GIVEN ENTRIES:
▽
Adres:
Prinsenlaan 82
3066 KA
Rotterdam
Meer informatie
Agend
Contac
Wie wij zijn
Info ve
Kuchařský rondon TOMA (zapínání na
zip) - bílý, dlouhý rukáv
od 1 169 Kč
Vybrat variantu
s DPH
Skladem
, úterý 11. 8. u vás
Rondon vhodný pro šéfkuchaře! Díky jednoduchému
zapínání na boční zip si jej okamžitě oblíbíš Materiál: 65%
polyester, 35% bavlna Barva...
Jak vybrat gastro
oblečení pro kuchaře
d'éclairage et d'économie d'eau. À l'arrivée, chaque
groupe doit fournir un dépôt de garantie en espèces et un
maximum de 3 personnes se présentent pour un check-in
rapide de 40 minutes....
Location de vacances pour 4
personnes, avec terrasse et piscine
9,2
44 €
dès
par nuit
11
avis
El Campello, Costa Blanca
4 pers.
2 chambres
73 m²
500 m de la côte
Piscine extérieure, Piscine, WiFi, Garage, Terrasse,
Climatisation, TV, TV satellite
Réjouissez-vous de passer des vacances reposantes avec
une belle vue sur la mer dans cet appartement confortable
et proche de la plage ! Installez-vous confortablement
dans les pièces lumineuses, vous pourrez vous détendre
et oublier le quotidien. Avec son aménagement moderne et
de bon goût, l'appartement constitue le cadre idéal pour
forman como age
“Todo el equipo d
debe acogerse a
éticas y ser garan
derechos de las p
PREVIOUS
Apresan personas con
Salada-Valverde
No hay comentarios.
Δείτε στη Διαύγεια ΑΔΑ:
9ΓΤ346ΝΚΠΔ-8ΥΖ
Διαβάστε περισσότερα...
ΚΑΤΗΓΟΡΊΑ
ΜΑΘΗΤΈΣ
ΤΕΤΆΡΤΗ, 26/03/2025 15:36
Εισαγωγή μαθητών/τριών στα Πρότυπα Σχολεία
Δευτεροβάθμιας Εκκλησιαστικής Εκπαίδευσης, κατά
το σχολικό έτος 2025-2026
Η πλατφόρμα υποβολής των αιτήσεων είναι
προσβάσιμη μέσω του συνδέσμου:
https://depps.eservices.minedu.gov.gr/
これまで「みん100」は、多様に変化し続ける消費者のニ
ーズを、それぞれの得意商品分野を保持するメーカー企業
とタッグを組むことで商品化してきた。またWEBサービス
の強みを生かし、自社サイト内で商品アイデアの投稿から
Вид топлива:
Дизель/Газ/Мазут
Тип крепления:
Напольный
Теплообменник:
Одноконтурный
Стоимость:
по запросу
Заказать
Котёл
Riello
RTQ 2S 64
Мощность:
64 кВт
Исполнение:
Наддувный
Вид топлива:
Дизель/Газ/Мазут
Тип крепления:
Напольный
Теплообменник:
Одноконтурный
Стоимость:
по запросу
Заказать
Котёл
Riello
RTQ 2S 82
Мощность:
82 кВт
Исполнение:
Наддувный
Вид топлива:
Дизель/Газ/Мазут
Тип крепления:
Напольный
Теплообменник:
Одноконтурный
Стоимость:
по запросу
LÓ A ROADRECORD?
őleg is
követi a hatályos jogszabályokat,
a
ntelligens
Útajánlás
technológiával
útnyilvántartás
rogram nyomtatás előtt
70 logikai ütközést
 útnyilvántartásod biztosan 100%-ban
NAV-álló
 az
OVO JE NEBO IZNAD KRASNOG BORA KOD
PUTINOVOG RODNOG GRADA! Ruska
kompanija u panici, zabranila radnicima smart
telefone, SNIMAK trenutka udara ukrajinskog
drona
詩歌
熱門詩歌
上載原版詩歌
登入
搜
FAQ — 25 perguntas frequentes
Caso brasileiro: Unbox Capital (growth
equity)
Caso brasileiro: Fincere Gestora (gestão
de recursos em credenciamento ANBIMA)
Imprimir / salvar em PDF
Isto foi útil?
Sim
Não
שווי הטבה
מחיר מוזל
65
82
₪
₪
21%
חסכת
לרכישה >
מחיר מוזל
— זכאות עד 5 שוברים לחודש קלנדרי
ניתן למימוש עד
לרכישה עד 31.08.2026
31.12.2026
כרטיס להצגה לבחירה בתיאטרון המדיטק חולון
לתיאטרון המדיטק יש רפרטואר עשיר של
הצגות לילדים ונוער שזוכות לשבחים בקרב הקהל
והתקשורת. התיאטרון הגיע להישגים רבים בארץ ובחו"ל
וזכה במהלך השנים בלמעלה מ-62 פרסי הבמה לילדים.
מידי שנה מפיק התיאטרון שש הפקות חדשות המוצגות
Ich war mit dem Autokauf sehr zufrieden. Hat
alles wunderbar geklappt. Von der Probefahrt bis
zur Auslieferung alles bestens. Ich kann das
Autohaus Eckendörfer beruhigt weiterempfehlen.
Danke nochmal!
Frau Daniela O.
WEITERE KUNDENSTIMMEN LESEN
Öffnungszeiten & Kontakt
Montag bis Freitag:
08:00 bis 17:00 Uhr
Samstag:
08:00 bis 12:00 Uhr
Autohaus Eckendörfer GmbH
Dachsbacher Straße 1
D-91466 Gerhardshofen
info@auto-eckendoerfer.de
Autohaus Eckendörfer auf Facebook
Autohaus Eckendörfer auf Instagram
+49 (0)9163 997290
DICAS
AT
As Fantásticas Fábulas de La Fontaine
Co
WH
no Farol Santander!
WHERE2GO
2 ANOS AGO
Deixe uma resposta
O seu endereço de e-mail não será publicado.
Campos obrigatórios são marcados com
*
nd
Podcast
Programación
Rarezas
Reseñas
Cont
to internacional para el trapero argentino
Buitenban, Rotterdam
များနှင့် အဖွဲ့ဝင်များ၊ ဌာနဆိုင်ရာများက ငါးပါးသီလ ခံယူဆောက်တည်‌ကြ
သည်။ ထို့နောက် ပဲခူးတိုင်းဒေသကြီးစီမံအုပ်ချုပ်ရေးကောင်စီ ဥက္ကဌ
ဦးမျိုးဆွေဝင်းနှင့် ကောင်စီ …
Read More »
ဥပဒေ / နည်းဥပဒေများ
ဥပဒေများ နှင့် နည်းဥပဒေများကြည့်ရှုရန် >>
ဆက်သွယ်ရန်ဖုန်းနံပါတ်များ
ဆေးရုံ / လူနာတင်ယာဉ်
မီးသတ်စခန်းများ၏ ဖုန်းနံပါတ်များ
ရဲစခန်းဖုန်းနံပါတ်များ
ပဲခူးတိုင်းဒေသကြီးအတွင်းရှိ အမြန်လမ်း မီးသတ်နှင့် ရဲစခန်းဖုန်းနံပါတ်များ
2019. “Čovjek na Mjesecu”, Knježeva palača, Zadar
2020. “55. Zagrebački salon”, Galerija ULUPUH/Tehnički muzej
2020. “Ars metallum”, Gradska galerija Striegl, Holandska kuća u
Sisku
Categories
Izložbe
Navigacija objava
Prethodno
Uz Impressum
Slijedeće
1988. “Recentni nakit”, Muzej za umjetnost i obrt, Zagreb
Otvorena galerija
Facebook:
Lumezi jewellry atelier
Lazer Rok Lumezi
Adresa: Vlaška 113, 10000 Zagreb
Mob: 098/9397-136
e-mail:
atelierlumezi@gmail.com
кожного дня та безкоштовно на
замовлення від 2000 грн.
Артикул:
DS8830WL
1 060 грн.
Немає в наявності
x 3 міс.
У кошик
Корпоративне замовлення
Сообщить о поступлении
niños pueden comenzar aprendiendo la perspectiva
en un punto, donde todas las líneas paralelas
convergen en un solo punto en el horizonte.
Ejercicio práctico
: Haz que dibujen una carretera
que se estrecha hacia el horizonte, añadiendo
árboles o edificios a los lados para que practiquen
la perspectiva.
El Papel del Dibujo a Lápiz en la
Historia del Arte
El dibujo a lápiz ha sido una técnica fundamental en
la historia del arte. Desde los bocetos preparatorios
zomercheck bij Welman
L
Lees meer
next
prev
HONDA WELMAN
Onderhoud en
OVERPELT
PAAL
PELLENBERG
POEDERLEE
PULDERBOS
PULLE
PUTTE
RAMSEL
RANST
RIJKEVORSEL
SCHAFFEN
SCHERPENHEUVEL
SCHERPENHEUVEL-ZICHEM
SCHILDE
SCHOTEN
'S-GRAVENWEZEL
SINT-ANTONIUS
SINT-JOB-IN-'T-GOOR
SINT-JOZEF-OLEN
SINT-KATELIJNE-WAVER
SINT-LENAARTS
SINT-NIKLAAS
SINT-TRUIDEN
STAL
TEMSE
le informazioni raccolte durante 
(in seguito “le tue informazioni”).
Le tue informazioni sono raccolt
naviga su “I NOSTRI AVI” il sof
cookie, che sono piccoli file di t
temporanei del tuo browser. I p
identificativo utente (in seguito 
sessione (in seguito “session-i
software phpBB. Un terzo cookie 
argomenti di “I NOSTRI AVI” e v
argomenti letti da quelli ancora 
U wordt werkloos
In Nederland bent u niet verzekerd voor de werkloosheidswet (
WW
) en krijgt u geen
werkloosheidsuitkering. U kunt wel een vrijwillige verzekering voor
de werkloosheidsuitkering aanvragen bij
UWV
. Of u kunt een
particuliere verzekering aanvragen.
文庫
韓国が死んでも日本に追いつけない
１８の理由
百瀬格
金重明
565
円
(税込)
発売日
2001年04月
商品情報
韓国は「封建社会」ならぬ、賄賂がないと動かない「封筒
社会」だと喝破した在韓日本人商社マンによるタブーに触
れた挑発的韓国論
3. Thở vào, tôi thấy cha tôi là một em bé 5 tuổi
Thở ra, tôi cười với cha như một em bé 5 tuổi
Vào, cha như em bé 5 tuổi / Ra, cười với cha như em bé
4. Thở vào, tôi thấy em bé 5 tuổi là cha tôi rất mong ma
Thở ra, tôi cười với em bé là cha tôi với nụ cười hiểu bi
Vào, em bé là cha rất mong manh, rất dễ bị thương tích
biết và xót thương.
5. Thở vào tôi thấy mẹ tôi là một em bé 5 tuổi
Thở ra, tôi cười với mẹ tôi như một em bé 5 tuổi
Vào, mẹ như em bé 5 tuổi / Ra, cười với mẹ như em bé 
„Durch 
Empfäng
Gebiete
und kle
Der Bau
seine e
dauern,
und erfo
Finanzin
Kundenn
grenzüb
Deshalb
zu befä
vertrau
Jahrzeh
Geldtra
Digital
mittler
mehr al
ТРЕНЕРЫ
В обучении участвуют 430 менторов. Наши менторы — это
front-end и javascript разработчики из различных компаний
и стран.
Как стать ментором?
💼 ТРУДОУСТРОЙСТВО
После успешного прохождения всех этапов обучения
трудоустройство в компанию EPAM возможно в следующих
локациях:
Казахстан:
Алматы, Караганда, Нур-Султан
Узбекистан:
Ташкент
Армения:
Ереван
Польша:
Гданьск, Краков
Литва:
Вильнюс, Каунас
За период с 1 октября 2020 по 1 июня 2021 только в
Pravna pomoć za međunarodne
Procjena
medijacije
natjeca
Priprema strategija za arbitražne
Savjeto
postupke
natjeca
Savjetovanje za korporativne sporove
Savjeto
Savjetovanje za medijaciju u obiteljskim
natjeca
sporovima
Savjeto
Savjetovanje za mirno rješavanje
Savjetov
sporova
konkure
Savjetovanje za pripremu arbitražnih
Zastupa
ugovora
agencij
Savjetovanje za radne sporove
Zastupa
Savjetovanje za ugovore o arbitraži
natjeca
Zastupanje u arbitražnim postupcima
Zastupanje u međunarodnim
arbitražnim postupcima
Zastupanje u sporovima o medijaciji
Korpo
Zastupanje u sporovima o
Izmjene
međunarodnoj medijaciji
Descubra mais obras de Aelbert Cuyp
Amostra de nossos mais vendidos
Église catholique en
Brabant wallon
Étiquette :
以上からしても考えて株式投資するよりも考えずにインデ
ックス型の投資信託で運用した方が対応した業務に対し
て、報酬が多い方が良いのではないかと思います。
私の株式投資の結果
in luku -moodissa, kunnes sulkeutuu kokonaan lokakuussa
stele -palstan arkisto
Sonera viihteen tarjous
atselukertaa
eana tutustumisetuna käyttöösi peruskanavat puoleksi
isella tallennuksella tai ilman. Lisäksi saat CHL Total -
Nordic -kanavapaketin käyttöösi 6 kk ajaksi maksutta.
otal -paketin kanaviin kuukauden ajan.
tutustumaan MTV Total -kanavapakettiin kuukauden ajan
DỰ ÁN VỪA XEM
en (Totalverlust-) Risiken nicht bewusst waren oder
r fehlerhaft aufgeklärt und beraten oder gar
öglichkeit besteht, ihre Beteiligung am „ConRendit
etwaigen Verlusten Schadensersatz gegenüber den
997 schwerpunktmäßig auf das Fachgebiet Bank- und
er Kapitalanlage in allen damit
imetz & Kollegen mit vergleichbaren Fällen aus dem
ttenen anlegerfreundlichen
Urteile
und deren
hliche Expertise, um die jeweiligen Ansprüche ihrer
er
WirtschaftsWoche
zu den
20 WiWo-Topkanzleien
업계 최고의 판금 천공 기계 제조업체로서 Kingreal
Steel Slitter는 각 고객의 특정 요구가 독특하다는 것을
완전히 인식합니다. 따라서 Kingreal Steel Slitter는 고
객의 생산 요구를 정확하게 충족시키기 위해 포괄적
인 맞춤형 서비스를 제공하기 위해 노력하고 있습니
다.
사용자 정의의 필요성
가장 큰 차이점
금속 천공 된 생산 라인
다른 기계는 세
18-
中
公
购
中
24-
△
WORK INSTRUCTIONS: Take each line of the material that contains the word "horizonte" and list it.

WRITTEN SOLUTION:
convergen en un solo punto en el horizonte.
que se estrecha hacia el horizonte, añadiendo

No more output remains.